Valentina Minardi (Gruppo tecnico nazionale) ha illustrato i dati relativi al monitoraggio Passi 2009 aggiornati al 14 dicembre 2009: 29.621 interviste caricate nel database, con indicatori di efficienza in lieve miglioramento (affidabilità dell’anagrafe assistiti, % Cati, applicazione più rigorosa del protocollo per la ricerca del contatto), come pure gli indicatori di qualità (per esempio, i tassi di rifiuto). Alcune Regioni sono in ritardo sull’effettuazione delle interviste e/o il caricamento dei dati. Complessivamente il sistema ha operato bene, ma bisogna sostenere il lavoro delle Regioni più in ritardo, verificando quali siano gli specifici problemi e individuando le soluzioni.

 

Aggiornamenti dalle Regioni

Le condizioni per cui in alcune Regioni il sistema ha raggiunto una sua prima maturità sono diverse. Scarica l’allegato (pdf 80 kb) per i dettagli.

 

Il questionario 2010

Il Gruppo tecnico nazionale (con Angelo D’Argenzio, Sandro Baldissera e Nicoletta Bertozzi) ha illustrato il nuovo questionario con il nucleo fisso, che è stato semplificato, i moduli opzionali su diabete e sicurezza sul lavoro.

 

La formazione 2010

Per il Gruppo tecnico nazionale, Massimo Oddone Trinito ha presentato le modalità con cui potrà essere effettuata la formazione nel 2010. È necessario che si mantenga un processo che consenta un aggiornamento uniforme del network Passi, ma bisognerà individuare anche soluzioni specifiche: la recente Intesa Stato-Regioni sull’Educazione continua in medicina ha modificato le regole del gioco e bisognerà verificare in che modo potranno essere svolti piani nazionali di formazione, come quelli che tradizionalmente accompagnano le sorveglianze.

 

La valutazione interna e le site visit

Il progetto Ccm 2010 prevede un assessment del sistema.
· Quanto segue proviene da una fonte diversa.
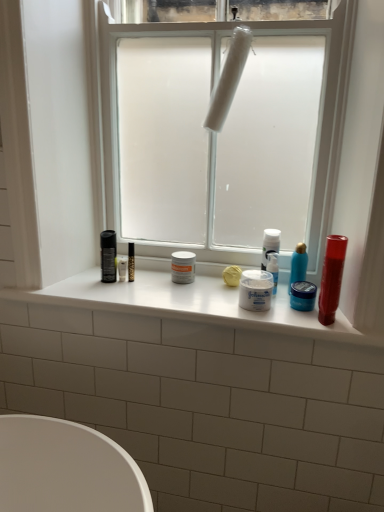 Image resolution: width=384 pixels, height=512 pixels. Describe the element at coordinates (255, 290) in the screenshot. I see `white matte jar at center, which appears as the 2th toiletry when viewed from the left` at that location.

From the picture: How much space does blue glossy bottle at center right, which ranks as the fourth toiletry in left-to-right order, occupy horizontally?

2.44 inches.

How much space does blue glossy bottle at center right, the first toiletry positioned from the right, occupy vertically?

6.68 inches.

What do you see at coordinates (183, 267) in the screenshot?
I see `white matte jar at center, positioned as the first toiletry in left-to-right order` at bounding box center [183, 267].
È stato proposto di organizzare site visit, come incontri tra coordinamento regionale e Gruppo tecnico nazionale per individuare i problemi specifici della Regione, le soluzioni più appropriate e il tipo di sostegno necessario. È stato anche proposto il tipo di valutazione: una riflessione interna sugli attributi del sistema e sono stati delineati i quesiti cui bisognerà rispondere con misure quantitative.

 

La comunicazione alla comunità professionale

Nel corso del 2010 sarà potenziata, partendo dal livello del coordinamento nazionale, la relazione tra la rete Passi e i gruppi di esperti su tematiche specifiche o particolari programmi di prevenzione. L’obiettivo è consolidare la base scientifica, rendere Passi organico ai programmi di sanità pubblica che ne hanno bisogno e favorire il rapporto tra dipartimenti di prevenzione e medicina specialistica.

 

La comunicazione nelle Asl, diretta alle comunità locali

Barbara De Mei, per il Gruppo tecnico nazionale, ha illustrato le fasi del progetto mirato a creare e sperimentare modalità per comunicare i risultati Passi a specifiche componenti delle comunità locali, come potrebbero essere per esempio i manager delle Asl, i sindaci e gli amministratori pubblici, i docenti, i medici di famiglia. Il progetto continua la collaborazione tra sistema Passi e progetto di comunicazione per guadagnare salute: una collaborazione già vista all’opera al convegno di Napoli di settembre 2009.